Sensing my dismay, he continues, sympathetic but straightforward: “All you you’ve got in those toes is some skin, nail, and bone. If the infection spreads to the bone, you can end up having to amputate. There are serious risks to letting this sort of thing go untreated.”

I have to appreciate Minara’s accurate prediction of my lackluster at-home methods. Plus, being nine-toed seems a lot less than awesome. Do I really want to give up flip-flops forever?

I whip out my foot.

A few pinches and some dedicated squinting later, Minara deems my infection a six on a scale of one to ten, ten being the worst ingrown nail he’s ever dealt with.

“That’s doesn’t sound so bad,” I try.

“Six is bad,” counters the doc.

Defeated, I look at my boyfriend. There’s no denying that he was right or that I reached this point through sheer neglect. I finally feel like the foolish ingrate I’ve been. Simultaneously, it hits me that this meeting isn’t just critical to my health. As the first time I’ve been in a doctor’s office with a partner, it marks a sort of Life Step. This is a First that seems meaningful — at least more so than losing my virginity to a summer fling who screamed Can you feel me inside you? repeatedly. I reach for my man’s hand and squeeze it, silently requesting forgiveness.

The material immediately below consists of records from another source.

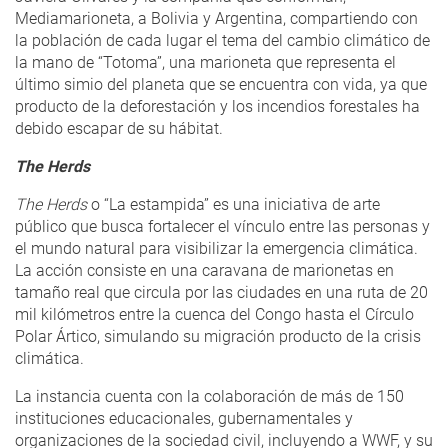
Mediamarioneta, a Bolivia y Argentina, compartiendo con
la población de cada lugar el tema del cambio climático de
la mano de “Totoma”, una marioneta que representa el
último simio del planeta que se encuentra con vida, ya que
producto de la deforestación y los incendios forestales ha
debido escapar de su hábitat.
The Herds
The Herds
o “La estampida” es una iniciativa de arte
público que busca fortalecer el vínculo entre las personas y
el mundo natural para visibilizar la emergencia climática.
La acción consiste en una caravana de marionetas en
tamaño real que circula por las ciudades en una ruta de 20
mil kilómetros entre la cuenca del Congo hasta el Círculo
Polar Ártico, simulando su migración producto de la crisis
climática.
La instancia cuenta con la colaboración de más de 150
instituciones educacionales, gubernamentales y
organizaciones de la sociedad civil, incluyendo a WWF, y su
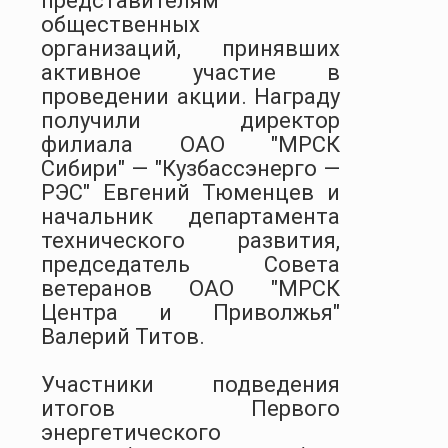
представителям
общественных
организаций, принявших
активное участие в
проведении акции. Награду
получили директор
филиала ОАО "МРСК
Сибири" — "Кузбассэнерго —
РЭС" Евгений Тюменцев и
начальник департамента
технического развития,
председатель Совета
ветеранов ОАО "МРСК
Центра и Приволжья"
Валерий Титов.
Участники подведения
итогов Первого
энергетического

“I don’t want to see anything,” I tell him, “but I’m ready.”

“That’s fine, Sweetie.”

Four injections later, my foot is completely numb. I refuse to watch the doctor unwrap his various instruments or to listen as he details the process of excavating nail from skin.

Ten minutes or so later, I peek through my fingers to see the doctor bandaging my toe. As I inspect the large, bloodied, crescent-shaped pieces of nail on the tray at my side, my boyfriend rubs my leg. With each loving stroke, he lends weight to the medical hell I went through rather than sneer at me for making too much of a relatively benign procedure.

All wrapped up, my bulbous digit looks a lot like a potato. I know it will be insanely painful once the anesthesia wears off, but I sigh with relief — for getting through the worst of it, and for knowing that I have someone to feed me Percocet later.

“So what happens to the extra bits?” I ask.

“We usually make a soup,” Dr. Minara replies.

“With foreskins from circumcisions?”

“And colonoscopy juices?” adds the boyfriend.

The three of us laugh, and I feel like myself again.

In the backseat of the taxi home, leg elevated onto my boyfriend’s knees, I say, “Thank you for making me do this,” and promise not to resist him on medical matters moving forward.

My boyfriend’s response grin is oddly devilish. Next, he whips out his cell phone and admits that he filmed the whole thing on the sly.

“Maybe you’ll get the guts to watch it one day,” he says.

The chances of that are slim, of course, but maybe only as slim as finding a guy who loves me enough to film such a thing. The fact is that I do need taking care of in certain respects, and I should be grateful that someone’s willing to take on that challenge.